- [Information supplied]
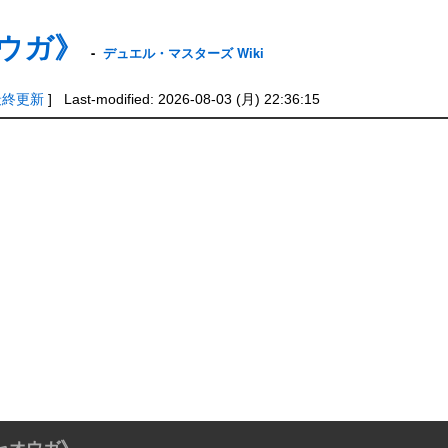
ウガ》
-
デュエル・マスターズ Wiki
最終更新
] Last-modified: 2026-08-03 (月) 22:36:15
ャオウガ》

...

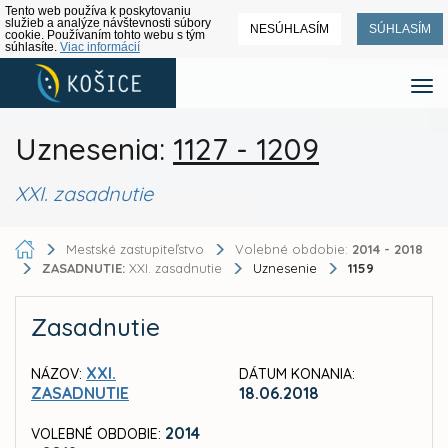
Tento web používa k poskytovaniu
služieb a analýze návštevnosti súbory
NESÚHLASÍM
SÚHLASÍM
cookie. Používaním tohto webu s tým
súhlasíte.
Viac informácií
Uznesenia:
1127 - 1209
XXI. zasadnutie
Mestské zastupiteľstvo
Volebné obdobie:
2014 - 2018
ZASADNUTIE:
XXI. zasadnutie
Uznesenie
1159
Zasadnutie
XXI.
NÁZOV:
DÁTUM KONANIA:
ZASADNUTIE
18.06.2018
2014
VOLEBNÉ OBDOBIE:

--

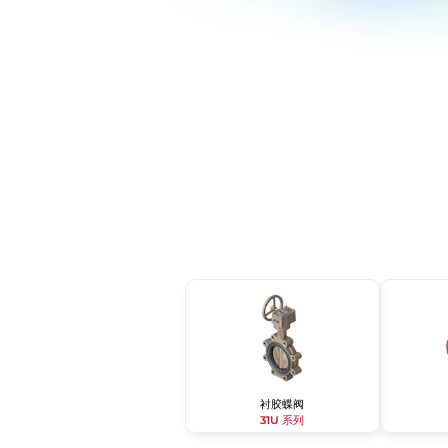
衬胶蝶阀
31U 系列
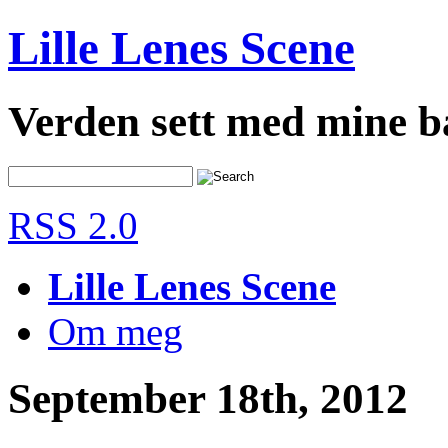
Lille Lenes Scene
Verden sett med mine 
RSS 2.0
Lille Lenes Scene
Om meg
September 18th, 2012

- [Your assignment]
Using the data above, transcribe the lines that run from the line with "Verden sett med mine" to the line with "September 18th, 2012", both ends kept, and output nothing else.

- [Written solution]
Verden sett med mine 
RSS 2.0
Lille Lenes Scene
Om meg
September 18th, 2012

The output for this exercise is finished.